Member of the Uttar Pradesh Legislative Assembly
- Incumbent
- Assumed office 2012
- Preceded by: Kailash Sahu
- Constituency: Jhansi Nagar

Personal details
- Born: November 11, 1971 (age 53) Jhansi, Jhansi district, Uttar Pradesh
- Political party: Bharatiya Janata Party
- Education: Bachelor of Commerce (BKD College)

= Ravi Sharma (Uttar Pradesh politician) =

Indian politician

Ravi Sharma (born 11 November 1971) is an Indian politician from Uttar Pradesh. He is a member of the Uttar Pradesh Legislative Assembly from Jhansi Nagar Assembly constituency in Jhansi district. He won the 2022 Uttar Pradesh Legislative Assembly election representing the Bharatiya Janata Party.

== Early life and education ==
Sharma was born in Jhansi, Jhansi district, Uttar Pradesh. He is the son of Satya Prakash Sharma. He married Sunita on 31 January 1990 and together they have a son and a daughter.
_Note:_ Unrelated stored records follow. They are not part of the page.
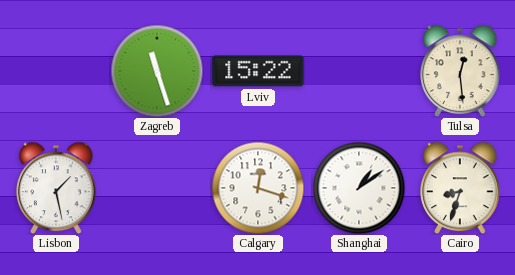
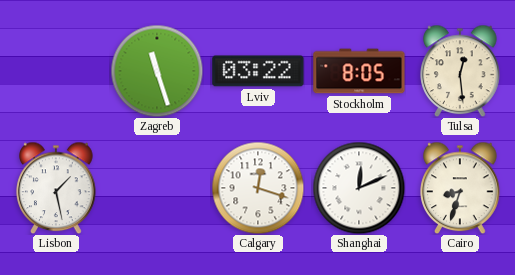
Lviv: 15:22 -> 03:22
Stockholm: none -> 8:05
Shanghai: 1:09 -> 12:11
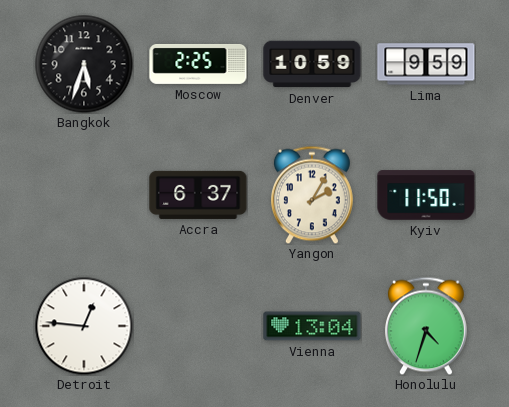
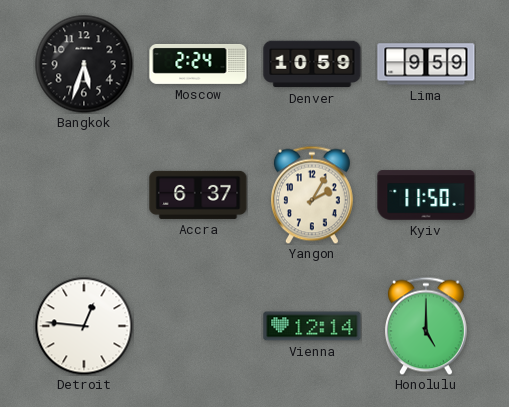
Moscow: 2:25 -> 2:24
Vienna: 13:04 -> 12:14
Honolulu: 4:33 -> 5:00
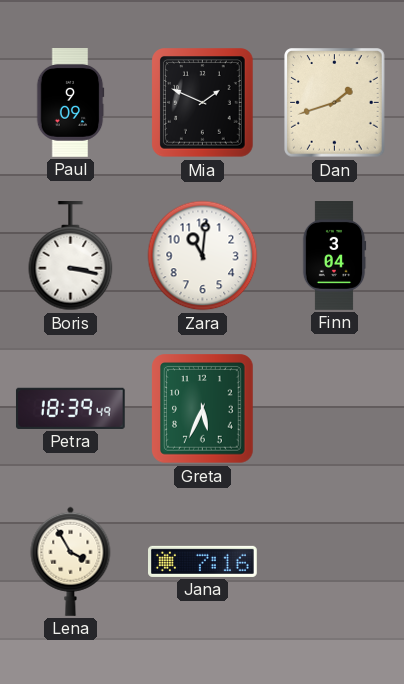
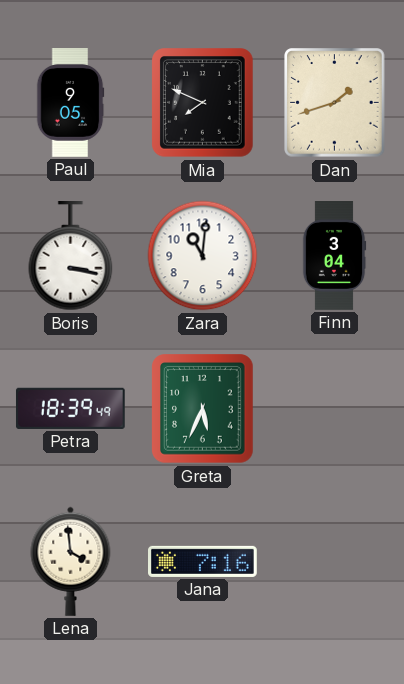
Paul: 9:09 -> 9:05
Mia: 1:49 -> 7:49
Lena: 3:55 -> 3:59
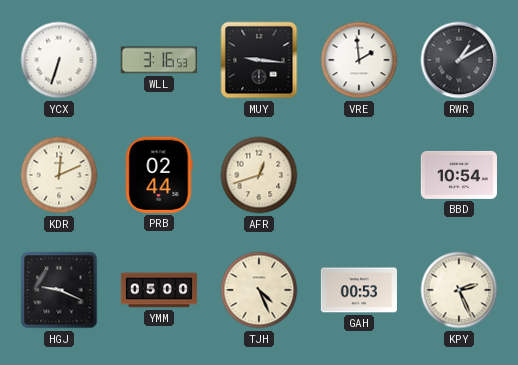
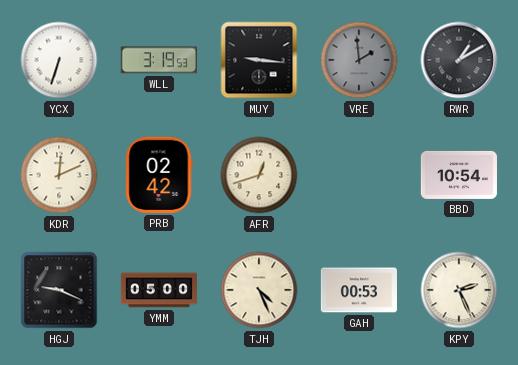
WLL: 3:16 -> 3:19
VRE dial: white -> grey
PRB: 02:44 -> 02:42
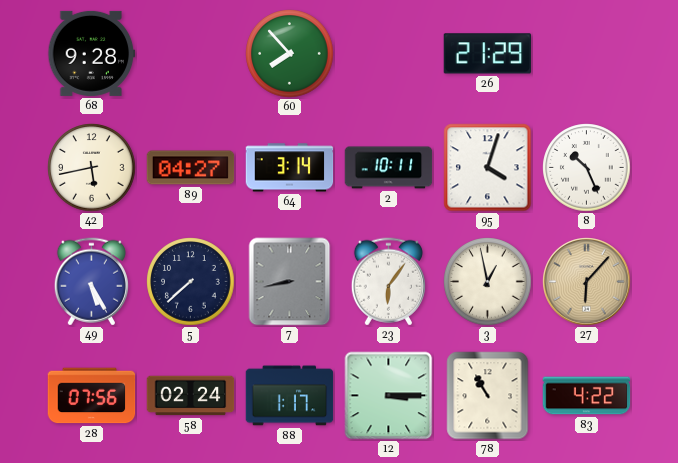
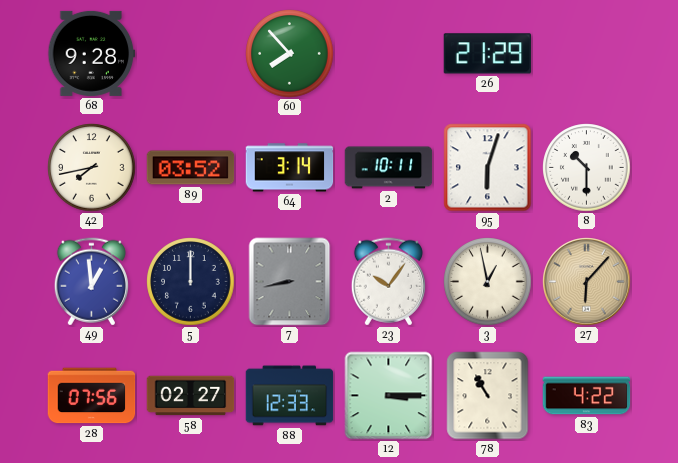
42: 5:43 -> 7:43
89: 04:27 -> 03:52
95: 4:03 -> 6:03
8: 10:26 -> 10:30
49: 5:25 -> 12:59
5: 7:38 -> 12:00
23: 6:06 -> 10:06
58: 02:24 -> 02:27
88: 1:17 -> 12:33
He belongs to Brahmin community and resides in Jhansi. He completed his LLB in 1991 and earlier did his B.Com. in 1988 at BKD College, Bundelkhand University, Jhansi.

== Career ==
Sharma won from Jhansi Nagar Assembly constituency representing Bharatiya Janata Party in the 2022 Uttar Pradesh Legislative Assembly election. He polled 148,262 votes and defeated his nearest rival, Sitaram Kushwaha of the Samajwadi Party, by a margin of 76,353 votes. He first became an MLA winning the 2012 Uttar Pradesh Legislative Assembly election on BJP ticket and retained it in the 2017 Uttar Pradesh Legislative Assembly election. In 2022, he won for the third consecutive term.